Exercise brief -
Each record must be returned exactly, apart from the pictures, which stay out.

Stored dataset items
☆ ☆ ☆ ☆ ☆

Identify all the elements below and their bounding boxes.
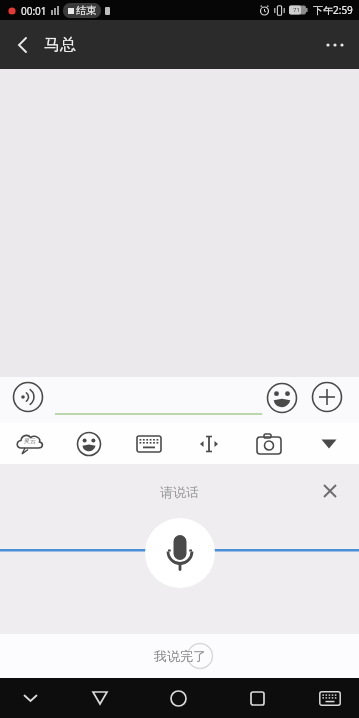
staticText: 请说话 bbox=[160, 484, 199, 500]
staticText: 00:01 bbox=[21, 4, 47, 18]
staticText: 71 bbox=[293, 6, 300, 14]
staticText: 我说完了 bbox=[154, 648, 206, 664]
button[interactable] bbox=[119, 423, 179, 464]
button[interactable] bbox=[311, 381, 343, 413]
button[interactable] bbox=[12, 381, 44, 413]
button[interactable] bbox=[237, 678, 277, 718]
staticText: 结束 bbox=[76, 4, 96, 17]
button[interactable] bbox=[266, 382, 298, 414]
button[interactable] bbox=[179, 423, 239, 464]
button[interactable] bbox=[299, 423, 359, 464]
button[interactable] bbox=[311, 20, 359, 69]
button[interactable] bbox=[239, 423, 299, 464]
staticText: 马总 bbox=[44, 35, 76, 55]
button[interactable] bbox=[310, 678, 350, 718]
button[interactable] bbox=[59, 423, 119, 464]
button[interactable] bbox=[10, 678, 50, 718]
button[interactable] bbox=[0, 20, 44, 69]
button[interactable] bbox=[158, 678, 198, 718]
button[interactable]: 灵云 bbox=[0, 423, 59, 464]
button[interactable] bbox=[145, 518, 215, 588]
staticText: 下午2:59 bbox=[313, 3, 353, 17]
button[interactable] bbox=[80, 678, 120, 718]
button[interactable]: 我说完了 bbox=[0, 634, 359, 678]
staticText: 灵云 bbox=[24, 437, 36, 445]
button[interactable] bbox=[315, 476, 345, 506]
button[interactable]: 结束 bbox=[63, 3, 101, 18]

☆ ☆ ☆ ☆ ☆

Result below -
Identify all the elements below and their bounding boxes.
staticText: 请说话 bbox=[160, 484, 199, 500]
staticText: 00:01 bbox=[21, 4, 47, 18]
staticText: 71 bbox=[293, 6, 300, 14]
staticText: 我说完了 bbox=[154, 648, 206, 664]
button[interactable] bbox=[119, 423, 179, 464]
button[interactable] bbox=[311, 381, 343, 413]
button[interactable] bbox=[12, 381, 44, 413]
button[interactable] bbox=[237, 678, 277, 718]
staticText: 结束 bbox=[76, 4, 96, 17]
button[interactable] bbox=[266, 382, 298, 414]
button[interactable] bbox=[179, 423, 239, 464]
button[interactable] bbox=[299, 423, 359, 464]
button[interactable] bbox=[311, 20, 359, 69]
button[interactable] bbox=[239, 423, 299, 464]
staticText: 马总 bbox=[44, 35, 76, 55]
button[interactable] bbox=[310, 678, 350, 718]
button[interactable] bbox=[59, 423, 119, 464]
button[interactable] bbox=[10, 678, 50, 718]
button[interactable] bbox=[0, 20, 44, 69]
button[interactable] bbox=[158, 678, 198, 718]
button[interactable]: 灵云 bbox=[0, 423, 59, 464]
button[interactable] bbox=[145, 518, 215, 588]
staticText: 下午2:59 bbox=[313, 3, 353, 17]
button[interactable] bbox=[80, 678, 120, 718]
button[interactable]: 我说完了 bbox=[0, 634, 359, 678]
staticText: 灵云 bbox=[24, 437, 36, 445]
button[interactable] bbox=[315, 476, 345, 506]
button[interactable]: 结束 bbox=[63, 3, 101, 18]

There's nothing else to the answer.